The neurological features of acromegaly are reviewed and two cases are reported. The most common neurological complications of active hypersomatotropism are headache, acroparesthesia and visual disturbance. Primary peripheral neuropathy, myopathy, entrapment myelopathy and/or cauda equina syndrome are uncommon, especially in young acromegalics. It is postulated that peripheral neuropathy in acromegaly is due to the entrapment of a nerve secondary to a soft tissue edematous mechanism by traumatic compression, angulation and/or stretching of the nerve in acquired extraspinal intermuscular, fibrous or osseofibrous tunnel stenosis; and/or in acquired spinal lateral recess stenosis, rather than true primary neuropathic or secondary endocrinological complications of hypersomatotropism. Proximal weakness is more likely arthropathic rather than myopathic, neuropathic or endocrinologic. Differential diagnosis of backache is briefly discussed. Further investigations of the mechanisms and the conservative treatment for neurological involvements in acromegaly are needed.

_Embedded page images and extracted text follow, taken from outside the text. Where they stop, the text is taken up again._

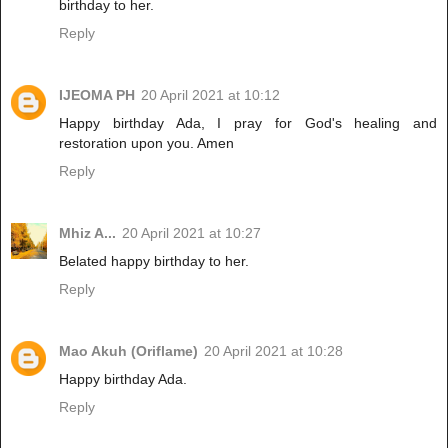
birthday to her.
Reply
IJEOMA PH
20 April 2021 at 10:12
Happy birthday Ada, I pray for God's healing and
restoration upon you. Amen
Reply
Mhiz A...
20 April 2021 at 10:27
Belated happy birthday to her.
Reply
Mao Akuh (Oriflame)
20 April 2021 at 10:28
Happy birthday Ada.
Reply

本文回顾了肢端肥大症的神经学特征并报告了两例病例。活动性生长激素分泌过多最常见的神经学并发症是头痛、肢端感觉异常和视觉障碍。原发性周围神经病、肌病、卡压性脊髓病和/或马尾综合征并不常见,尤其是在年轻的肢端肥大症患者中。据推测,肢端肥大症中的周围神经病是由于神经在获得性脊柱外肌间、纤维或骨纤维隧道狭窄中因创伤性压迫、成角和/或拉伸导致软组织水肿机制而受压,以及/或者在获得性脊柱侧隐窝狭窄中受压,而非真正的原发性神经病变或生长激素分泌过多的继发性内分泌并发症。近端肌无力更可能是关节病性的,而非肌病性、神经病变性或内分泌性的。本文简要讨论了背痛的鉴别诊断。需要进一步研究肢端肥大症神经受累的机制及保守治疗方法。